Around 3% of the human population is infected with hepatitis C virus (HCV) and 70-80% of these individuals develop a chronic infection. There is no vaccine available against HCV and up to 50% of the infected patients do not respond to standard therapy, based on the combination of interferon-alpha (IFN-α) and ribavirin. Recently, direct acting antiviral drugs against HCV have been made available for treatment, leading to a significant improvement in therapeutic success.
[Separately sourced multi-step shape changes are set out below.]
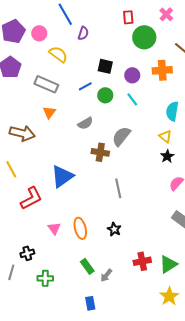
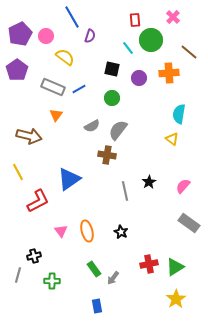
blue line: (85, 86) -> (79, 89), moved
cyan line: (132, 99) -> (128, 48), moved
gray semicircle: (121, 136) -> (118, 130), moved
black star: (167, 156) -> (149, 182), moved

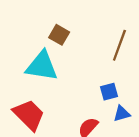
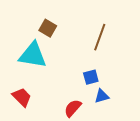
red trapezoid: (29, 115) -> (22, 97), size x0.7

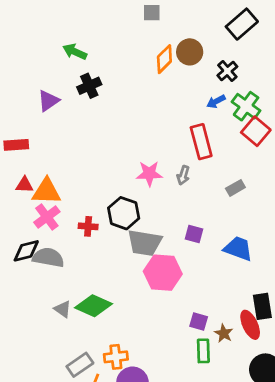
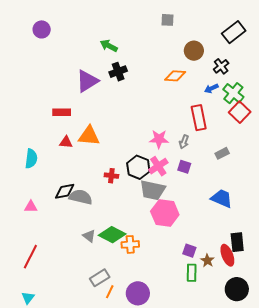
orange diamond: (164, 59) -> (175, 76), moved, turned 45
purple triangle: (48, 101) -> (87, 81), size x1.4
orange triangle: (46, 191) -> (89, 136), moved
pink cross: (47, 217) -> (158, 166), moved
purple square: (194, 234) -> (184, 167), moved
orange cross: (116, 357) -> (130, 244), moved

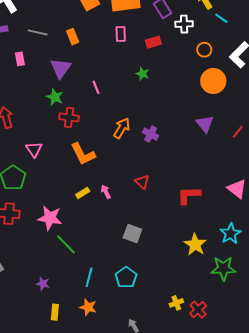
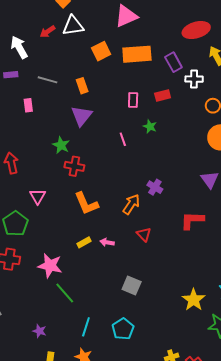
pink rectangle: (121, 34) -> (133, 100), moved
purple triangle: (61, 68) -> (82, 116), moved
pink line: (96, 87) -> (123, 139), moved
orange arrow: (122, 128) -> (131, 204), moved
pink arrow: (106, 192) -> (107, 242), turned -56
red L-shape: (189, 195) -> (192, 220), moved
In 2014, the U.S. Food and Drug Administration approved ledipasvir plus sofosbuvir to treat the chronic infection, the first IFN- and ribavirin-free approved treatment. With such treatment, the eradication of the disease would be feasible, although drug costs are high. Host target therapy represents an emerging alternative, based on the understanding of host factors involved in the HCV infection. This therapy might show at least two theoretical benefits, increasing the number of options for therapy and raising the genetic barrier for selection of resistant variants. New treatment regimens may consist of classical therapy combined with host target-based therapy, hopefully in a synergistic manner.